I excluded more general studies of grunge from the graph just to give it a focus. It’s intriguing that it’s only from 2007, at twenty years distance, that grunge becomes a book subject with six published in the four years to end of 2011. I’d theorize that the release/imminent release of the twentieth anniversary edition of Bleach, then of Nevermind, sparked the refocus upon grunge given two volumes came out that year then a further three in 2011.

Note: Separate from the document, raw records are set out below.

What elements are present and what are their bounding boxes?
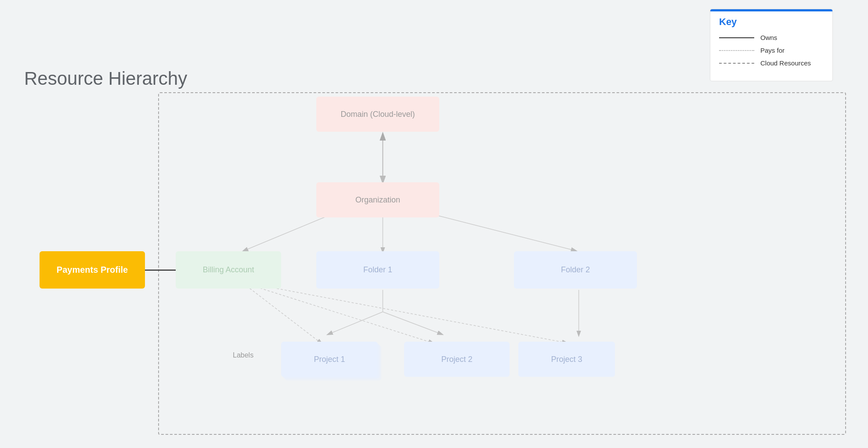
legend-title: Key xyxy=(719,16,824,28)
diagram-container: Domain (Cloud-level) Organization Billin… xyxy=(18,88,850,439)
node-domain: Domain (Cloud-level) xyxy=(316,97,439,132)
legend-label-owns: Owns xyxy=(760,34,777,41)
node-folder1: Folder 1 xyxy=(316,251,439,289)
labels-text: Labels xyxy=(233,351,253,359)
node-organization: Organization xyxy=(316,182,439,217)
node-project2: Project 2 xyxy=(404,342,510,377)
legend-item-cloud: Cloud Resources xyxy=(719,59,824,67)
legend-label-cloud: Cloud Resources xyxy=(760,59,811,67)
node-project1: Project 1 xyxy=(281,342,378,377)
node-folder2: Folder 2 xyxy=(514,251,637,289)
legend-label-pays: Pays for xyxy=(760,47,785,54)
legend-line-dotted xyxy=(719,50,754,51)
node-payments-profile: Payments Profile xyxy=(40,251,145,289)
legend-box: Key Owns Pays for Cloud Resources xyxy=(710,9,833,81)
legend-line-solid xyxy=(719,37,754,38)
legend-line-dashed xyxy=(719,63,754,64)
page-title: Resource Hierarchy xyxy=(24,68,187,89)
node-billing-account: Billing Account xyxy=(176,251,281,289)
legend-item-owns: Owns xyxy=(719,34,824,41)
legend-item-pays: Pays for xyxy=(719,47,824,54)
node-project3: Project 3 xyxy=(518,342,615,377)
legend-top-bar xyxy=(710,9,832,11)
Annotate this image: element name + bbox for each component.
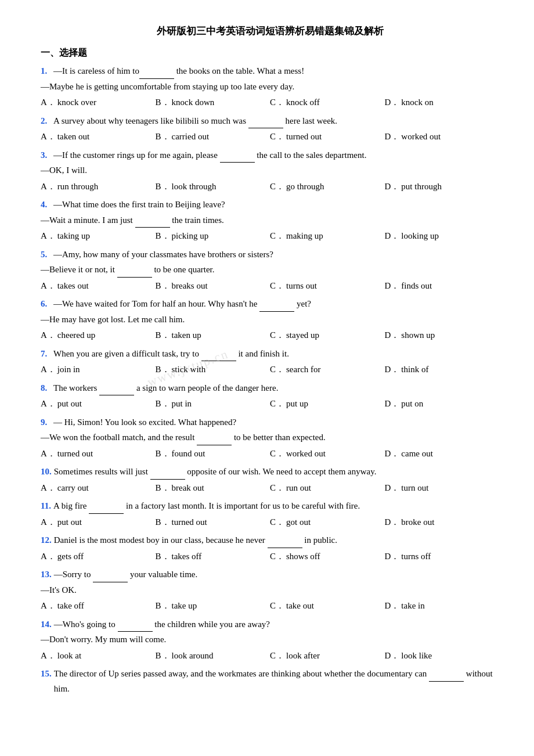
option-letter: C． bbox=[270, 599, 284, 614]
page-title: 外研版初三中考英语动词短语辨析易错题集锦及解析 bbox=[41, 23, 499, 40]
option-letter: A． bbox=[41, 549, 56, 564]
blank bbox=[118, 623, 153, 632]
option-letter: B． bbox=[156, 599, 170, 614]
option-1-0: A．knock over bbox=[41, 95, 156, 110]
option-text: knock on bbox=[401, 95, 433, 110]
option-text: finds out bbox=[401, 279, 432, 294]
option-letter: A． bbox=[41, 649, 56, 664]
option-letter: C． bbox=[270, 447, 284, 462]
q-text-9: — Hi, Simon! You look so excited. What h… bbox=[53, 415, 499, 430]
option-text: shows off bbox=[286, 549, 320, 564]
option-letter: A． bbox=[41, 515, 56, 530]
question-13: 13.—Sorry to your valuable time.—It's OK… bbox=[41, 567, 499, 614]
blank bbox=[259, 303, 294, 312]
option-9-0: A．turned out bbox=[41, 447, 156, 462]
option-2-1: B．carried out bbox=[156, 129, 270, 145]
options-row-7: A．join inB．stick withC．search forD．think… bbox=[41, 362, 499, 377]
option-text: put in bbox=[172, 397, 192, 412]
option-text: got out bbox=[286, 515, 311, 530]
options-row-3: A．run throughB．look throughC．go throughD… bbox=[41, 179, 499, 195]
option-2-2: C．turned out bbox=[270, 129, 385, 145]
option-letter: B． bbox=[156, 481, 170, 496]
option-letter: D． bbox=[385, 95, 400, 110]
question-5: 5.—Amy, how many of your classmates have… bbox=[41, 247, 499, 294]
question-line-5-1: —Believe it or not, it to be one quarter… bbox=[41, 262, 499, 278]
option-text: take off bbox=[57, 599, 84, 614]
option-letter: C． bbox=[270, 95, 284, 110]
option-12-2: C．shows off bbox=[270, 549, 385, 564]
q-num-1: 1. bbox=[41, 64, 51, 79]
option-8-2: C．put up bbox=[270, 397, 385, 412]
option-letter: C． bbox=[270, 649, 284, 664]
option-letter: B． bbox=[156, 549, 170, 564]
option-letter: C． bbox=[270, 362, 284, 377]
option-10-2: C．run out bbox=[270, 481, 385, 496]
option-text: broke out bbox=[401, 515, 434, 530]
option-11-0: A．put out bbox=[41, 515, 156, 530]
option-4-1: B．picking up bbox=[156, 229, 270, 244]
option-letter: C． bbox=[270, 397, 284, 412]
option-letter: A． bbox=[41, 362, 56, 377]
q-num-14: 14. bbox=[41, 617, 52, 632]
option-text: shown up bbox=[401, 328, 435, 343]
question-line-9-1: —We won the football match, and the resu… bbox=[41, 430, 499, 445]
option-text: run through bbox=[57, 179, 98, 195]
blank bbox=[150, 471, 185, 480]
option-5-3: D．finds out bbox=[385, 279, 500, 294]
option-12-3: D．turns off bbox=[385, 549, 500, 564]
q-num-15: 15. bbox=[41, 667, 52, 682]
option-11-2: C．got out bbox=[270, 515, 385, 530]
q-text-7: When you are given a difficult task, try… bbox=[53, 347, 499, 362]
option-letter: A． bbox=[41, 95, 56, 110]
options-row-4: A．taking upB．picking upC．making upD．look… bbox=[41, 229, 499, 244]
option-3-0: A．run through bbox=[41, 179, 156, 195]
question-15: 15.The director of Up series passed away… bbox=[41, 667, 499, 696]
option-9-2: C．worked out bbox=[270, 447, 385, 462]
q-num-3: 3. bbox=[41, 148, 51, 163]
option-letter: D． bbox=[385, 279, 400, 294]
option-text: turned out bbox=[172, 515, 207, 530]
option-text: turned out bbox=[57, 447, 93, 462]
option-letter: D． bbox=[385, 649, 400, 664]
question-2: 2.A survey about why teenagers like bili… bbox=[41, 114, 499, 145]
options-row-12: A．gets offB．takes offC．shows offD．turns … bbox=[41, 549, 499, 564]
option-10-0: A．carry out bbox=[41, 481, 156, 496]
option-letter: B． bbox=[156, 229, 170, 244]
question-line-13-0: 13.—Sorry to your valuable time. bbox=[41, 567, 499, 582]
option-8-3: D．put on bbox=[385, 397, 500, 412]
option-3-2: C．go through bbox=[270, 179, 385, 195]
option-letter: C． bbox=[270, 515, 284, 530]
question-line-2-0: 2.A survey about why teenagers like bili… bbox=[41, 114, 499, 129]
option-letter: B． bbox=[156, 397, 170, 412]
q-text-6: —We have waited for Tom for half an hour… bbox=[53, 297, 499, 312]
questions-container: 1.—It is careless of him to the books on… bbox=[41, 64, 499, 696]
q-text-12: Daniel is the most modest boy in our cla… bbox=[54, 533, 499, 548]
q-text-10: Sometimes results will just opposite of … bbox=[54, 465, 499, 480]
option-text: breaks out bbox=[172, 279, 208, 294]
question-line-6-0: 6.—We have waited for Tom for half an ho… bbox=[41, 297, 499, 312]
option-text: look through bbox=[172, 179, 217, 195]
blank bbox=[139, 70, 174, 79]
option-text: carried out bbox=[172, 129, 210, 145]
option-text: picking up bbox=[172, 229, 209, 244]
question-line-8-0: 8.The workers a sign to warn people of t… bbox=[41, 381, 499, 396]
option-13-3: D．take in bbox=[385, 599, 500, 614]
option-letter: D． bbox=[385, 362, 400, 377]
q-num-7: 7. bbox=[41, 347, 51, 362]
question-12: 12.Daniel is the most modest boy in our … bbox=[41, 533, 499, 564]
option-7-0: A．join in bbox=[41, 362, 156, 377]
q-text-4: —What time does the first train to Beiji… bbox=[53, 197, 499, 213]
option-13-0: A．take off bbox=[41, 599, 156, 614]
option-text: knock over bbox=[57, 95, 96, 110]
question-9: 9.— Hi, Simon! You look so excited. What… bbox=[41, 415, 499, 462]
question-14: 14.—Who's going to the children while yo… bbox=[41, 617, 499, 664]
q-num-5: 5. bbox=[41, 247, 51, 262]
option-1-1: B．knock down bbox=[156, 95, 270, 110]
option-letter: D． bbox=[385, 549, 400, 564]
option-letter: A． bbox=[41, 229, 56, 244]
q-text-14: —Who's going to the children while you a… bbox=[54, 617, 499, 632]
option-text: run out bbox=[286, 481, 311, 496]
option-letter: C． bbox=[270, 328, 284, 343]
option-letter: D． bbox=[385, 179, 400, 195]
option-10-1: B．break out bbox=[156, 481, 270, 496]
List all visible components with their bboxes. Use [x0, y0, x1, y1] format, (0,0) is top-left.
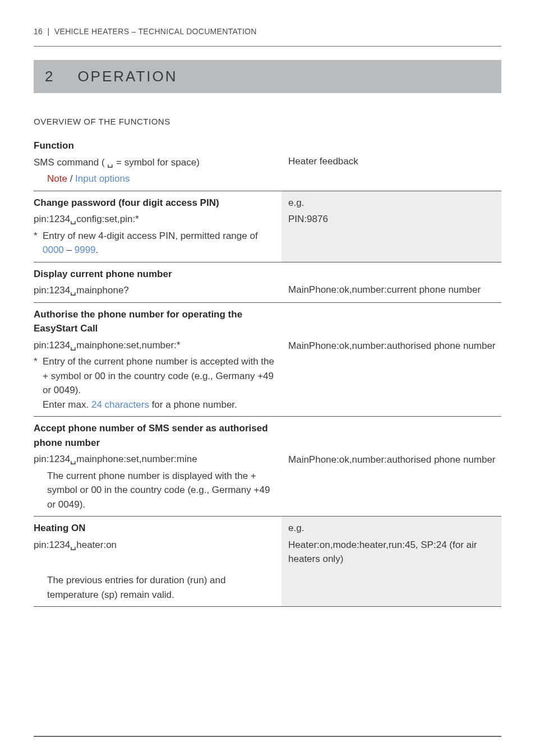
- table-row: Accept phone number of SMS sender as aut…: [34, 417, 501, 517]
- row-title: Change password (four digit access PIN): [34, 196, 275, 210]
- row-cmd: pin:1234␣mainphone:set,number:mine: [34, 452, 275, 467]
- doc-title: VEHICLE HEATERS – TECHNICAL DOCUMENTATIO…: [54, 27, 257, 36]
- row-fb-eg: e.g.: [288, 521, 496, 536]
- row-cmd: pin:1234␣mainphone?: [34, 283, 275, 298]
- asterisk-icon: *: [34, 354, 43, 412]
- head-left: Function SMS command ( ␣ = symbol for sp…: [34, 134, 282, 191]
- section-number: 2: [45, 68, 54, 85]
- row-cmd: pin:1234␣config:set,pin:*: [34, 212, 275, 227]
- subheading: OVERVIEW OF THE FUNCTIONS: [34, 117, 501, 126]
- page-number: 16: [34, 27, 43, 36]
- table-row: Change password (four digit access PIN) …: [34, 191, 501, 262]
- heater-feedback-label: Heater feedback: [288, 154, 496, 169]
- row-title: Accept phone number of SMS sender as aut…: [34, 421, 275, 450]
- table-row: Heating ON pin:1234␣heater:on The previo…: [34, 517, 501, 607]
- functions-table: Function SMS command ( ␣ = symbol for sp…: [34, 134, 501, 607]
- table-row: Authorise the phone number for operating…: [34, 302, 501, 417]
- head-right: Heater feedback: [282, 134, 501, 191]
- row-fb: PIN:9876: [288, 212, 496, 227]
- table-head-row: Function SMS command ( ␣ = symbol for sp…: [34, 134, 501, 191]
- row-fb: MainPhone:ok,number:authorised phone num…: [288, 339, 496, 353]
- row-cmd: pin:1234␣mainphone:set,number:*: [34, 338, 275, 353]
- row-fb: MainPhone:ok,number:authorised phone num…: [288, 453, 496, 467]
- table-row: Display current phone number pin:1234␣ma…: [34, 262, 501, 302]
- section-heading: 2 OPERATION: [45, 68, 490, 85]
- section-heading-bar: 2 OPERATION: [34, 60, 501, 93]
- footer-rule: [34, 736, 501, 737]
- page-header: 16 | VEHICLE HEATERS – TECHNICAL DOCUMEN…: [34, 27, 501, 36]
- row-star-note: * Entry of new 4-digit access PIN, permi…: [34, 229, 275, 257]
- row-star-note: * Entry of the current phone number is a…: [34, 354, 275, 412]
- section-title: OPERATION: [77, 68, 177, 85]
- function-label: Function: [34, 139, 275, 153]
- header-rule: [34, 46, 501, 47]
- sms-command-label: SMS command ( ␣ = symbol for space): [34, 155, 275, 170]
- row-title: Authorise the phone number for operating…: [34, 307, 275, 336]
- row-note: The current phone number is displayed wi…: [34, 469, 275, 512]
- row-fb-eg: e.g.: [288, 196, 496, 210]
- row-fb: Heater:on,mode:heater,run:45, SP:24 (for…: [288, 538, 496, 566]
- row-note: The previous entries for duration (run) …: [34, 573, 275, 602]
- row-title: Display current phone number: [34, 267, 275, 282]
- row-title: Heating ON: [34, 521, 275, 536]
- table-bottom-rule: [34, 607, 501, 607]
- asterisk-icon: *: [34, 229, 43, 257]
- row-fb: MainPhone:ok,number:current phone number: [288, 283, 496, 297]
- note-input-options: Note / Input options: [34, 172, 275, 186]
- row-cmd: pin:1234␣heater:on: [34, 538, 275, 552]
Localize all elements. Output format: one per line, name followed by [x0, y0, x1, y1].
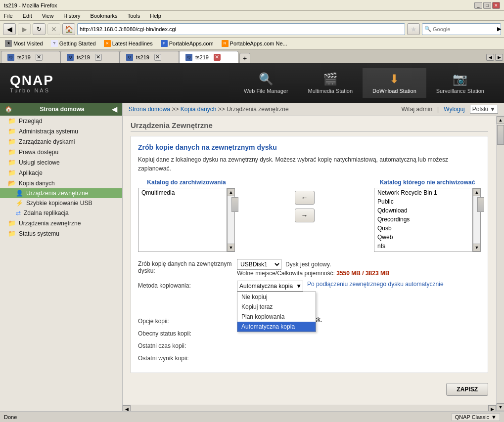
- sidebar-item-urzadzenia-external[interactable]: 👤 Urządzenia zewnętrzne: [0, 188, 122, 198]
- no-archive-item-2[interactable]: Public: [374, 197, 472, 206]
- tab-2[interactable]: Q ts219 ✕: [60, 51, 120, 63]
- tab-3-icon: Q: [126, 54, 133, 61]
- bookmark-portableapps[interactable]: P PortableApps.com: [159, 40, 216, 47]
- v-scroll-thumb[interactable]: [497, 125, 504, 145]
- bookmark-latest-headlines[interactable]: R Latest Headlines: [102, 40, 155, 47]
- sidebar-item-kopia[interactable]: 📂 Kopia danych: [0, 178, 122, 188]
- no-archive-item-6[interactable]: Qweb: [374, 233, 472, 242]
- logout-link[interactable]: Wyloguj: [444, 106, 465, 113]
- menu-tools[interactable]: Tools: [126, 12, 142, 19]
- tab-2-icon: Q: [67, 54, 74, 61]
- back-button[interactable]: ◀: [3, 23, 16, 35]
- no-archive-item-4[interactable]: Qrecordings: [374, 215, 472, 224]
- move-left-button[interactable]: ←: [295, 191, 315, 205]
- save-button[interactable]: ZAPISZ: [446, 383, 488, 396]
- tab-4-close[interactable]: ✕: [214, 54, 221, 61]
- search-submit-icon[interactable]: ▶: [497, 26, 501, 32]
- browser-toolbar: ◀ ▶ ↻ ✕ 🏠 ★ 🔍 ▶: [0, 21, 504, 38]
- tab-3-close[interactable]: ✕: [154, 54, 161, 61]
- reload-button[interactable]: ↻: [33, 23, 46, 35]
- sidebar-item-usb-copy[interactable]: ⚡ Szybkie kopiowanie USB: [0, 198, 122, 208]
- no-archive-item-3[interactable]: Qdownload: [374, 206, 472, 215]
- archive-folder-item-qmultimedia[interactable]: Qmultimedia: [138, 188, 227, 197]
- archive-scroll-down[interactable]: ▼: [227, 244, 235, 252]
- sidebar-item-status[interactable]: 📁 Status systemu: [0, 228, 122, 239]
- tab-3[interactable]: Q ts219 ✕: [120, 51, 179, 63]
- sidebar-item-administracja[interactable]: 📁 Administracja systemu: [0, 126, 122, 136]
- stop-button[interactable]: ✕: [47, 23, 60, 35]
- no-archive-item-7[interactable]: nfs: [374, 242, 472, 251]
- bookmark-getting-started[interactable]: ? Getting Started: [49, 40, 98, 47]
- sidebar-item-label: Administracja systemu: [19, 128, 78, 135]
- menu-help[interactable]: Help: [148, 12, 163, 19]
- no-archive-scroll-up[interactable]: ▲: [473, 188, 481, 196]
- forward-button[interactable]: ▶: [18, 23, 31, 35]
- tabs-scroll-left[interactable]: ◀: [486, 54, 494, 61]
- tabs-scroll-right[interactable]: ▶: [495, 54, 503, 61]
- method-option-kopiuj-teraz[interactable]: Kopiuj teraz: [237, 302, 316, 312]
- method-option-auto[interactable]: Automatyczna kopia: [237, 322, 316, 332]
- archive-scroll-up[interactable]: ▲: [227, 188, 235, 196]
- breadcrumb-home[interactable]: Strona domowa: [129, 106, 170, 113]
- tab-1-close[interactable]: ✕: [36, 54, 43, 61]
- no-archive-scroll-thumb[interactable]: [477, 197, 484, 212]
- sidebar-item-prawa[interactable]: 📁 Prawa dostępu: [0, 147, 122, 157]
- nav-surveillance-station[interactable]: 📷 Surveillance Station: [426, 68, 494, 98]
- search-engine-icon: 🔍: [424, 26, 431, 32]
- home-button[interactable]: 🏠: [62, 23, 75, 35]
- sidebar-item-dyski[interactable]: 📁 Zarządzanie dyskami: [0, 136, 122, 147]
- no-archive-item-1[interactable]: Network Recycle Bin 1: [374, 188, 472, 197]
- h-scroll-right[interactable]: ▶: [488, 405, 496, 411]
- h-scroll-left[interactable]: ◀: [123, 405, 131, 411]
- sidebar-item-uslugi[interactable]: 📁 Usługi sieciowe: [0, 157, 122, 168]
- disk-select[interactable]: USBDisk1: [237, 259, 281, 270]
- move-right-button[interactable]: →: [295, 209, 315, 222]
- menu-view[interactable]: View: [40, 12, 56, 19]
- sidebar-header[interactable]: 🏠 Strona domowa ◀: [0, 103, 122, 116]
- bookmark-most-visited[interactable]: ★ Most Visited: [3, 40, 45, 47]
- menu-edit[interactable]: Edit: [21, 12, 34, 19]
- sidebar-collapse-button[interactable]: ◀: [112, 105, 117, 113]
- minimize-button[interactable]: _: [474, 2, 482, 9]
- sidebar-item-urzadzenia[interactable]: 📁 Urządzenia zewnętrzne: [0, 218, 122, 228]
- nav-surveillance-station-label: Surveillance Station: [436, 88, 484, 94]
- nav-web-file-manager[interactable]: 🔍 Web File Manager: [234, 68, 298, 98]
- restore-button[interactable]: □: [483, 2, 491, 9]
- search-input[interactable]: [433, 26, 497, 32]
- tab-1[interactable]: Q ts219 ✕: [1, 51, 60, 63]
- usb-icon: ⚡: [16, 200, 23, 207]
- lang-select[interactable]: Polski ▼: [470, 105, 498, 114]
- tab-2-close[interactable]: ✕: [95, 54, 102, 61]
- no-archive-scroll-down[interactable]: ▼: [473, 244, 481, 252]
- close-button[interactable]: ✕: [492, 2, 500, 9]
- menu-file[interactable]: File: [2, 12, 15, 19]
- menu-bookmarks[interactable]: Bookmarks: [89, 12, 120, 19]
- tab-4[interactable]: Q ts219 ✕: [179, 51, 238, 63]
- sidebar-item-zdalna[interactable]: ⇄ Zdalna replikacja: [0, 208, 122, 218]
- folder-selection: Katalog do zarchiwizowania Qmultimedia ▲: [138, 179, 481, 252]
- no-archive-item-5[interactable]: Qusb: [374, 224, 472, 233]
- nav-multimedia-station[interactable]: 🎬 Multimedia Station: [298, 68, 363, 98]
- nav-download-station[interactable]: ⬇ DoWnload Station: [363, 68, 426, 98]
- no-archive-folder-list[interactable]: Network Recycle Bin 1 Public Qdownload Q…: [374, 188, 473, 252]
- v-scroll-up[interactable]: ▲: [497, 116, 504, 124]
- welcome-text: Witaj admin: [401, 106, 432, 113]
- qnap-logo: QNAP Turbo NAS: [10, 73, 54, 93]
- new-tab-button[interactable]: +: [239, 53, 250, 63]
- sidebar-item-label: Przegląd: [19, 118, 42, 125]
- sidebar-item-przeglad[interactable]: 📁 Przegląd: [0, 116, 122, 126]
- archive-folder-list[interactable]: Qmultimedia: [138, 188, 227, 252]
- sidebar-item-aplikacje[interactable]: 📁 Aplikacje: [0, 168, 122, 178]
- folder-icon: 📁: [8, 169, 16, 176]
- breadcrumb-kopia[interactable]: Kopia danych: [181, 106, 217, 113]
- method-option-nie-kopiuj[interactable]: Nie kopiuj: [237, 292, 316, 302]
- bookmark-star[interactable]: ★: [407, 23, 420, 35]
- v-scroll-down[interactable]: ▼: [497, 403, 504, 411]
- address-input[interactable]: [80, 26, 403, 32]
- search-wrap: 🔍 ▶: [422, 23, 501, 35]
- menu-history[interactable]: History: [61, 12, 82, 19]
- bookmark-portableapps2[interactable]: R PortableApps.com Ne...: [220, 40, 289, 47]
- method-select[interactable]: Automatyczna kopia ▼: [237, 281, 303, 292]
- archive-scroll-thumb[interactable]: [231, 197, 238, 212]
- method-option-plan[interactable]: Plan kopiowania: [237, 312, 316, 322]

After the pause in 2005 the rest of the calendar belongs to a small set of trusted authors. Gillian G. Gaar alone releases four of the nine volumes singlehanded. Everett True took time for releases in both 2006 and 2007. Charles Cross returns for a single volume and Mat Snow edited compilation of press articles arrives in 2011. It’s still Gillian, however, who rules the roost with releases in 2006, 2009, 2011 and 2012.
Having convinced publishers there was a definite market it seems it was just a case of having the hook or angle. The result, if we look at ‘type’, ends up as band bios, Kurt Cobain bios, song studies, essay/article compilations, photo studies, album studies and then the volume on legacy (which I admit I don’t recommend.) I’m sure there are more possibilities. It’s a shame so many have been repeats. Of course, with this quantity, it’s hard to argue for more.
Whether you, as a reader, find value in the idea of yet more Nirvana works depends on whether you feel that reading about Nirvana (or indeed any topic) is simply about establishing the facts then closing the book, or whether you feel that reading is just as much about the act of thinking and exploring in real-time, the reader’s experience, as it is about the subject under discussion.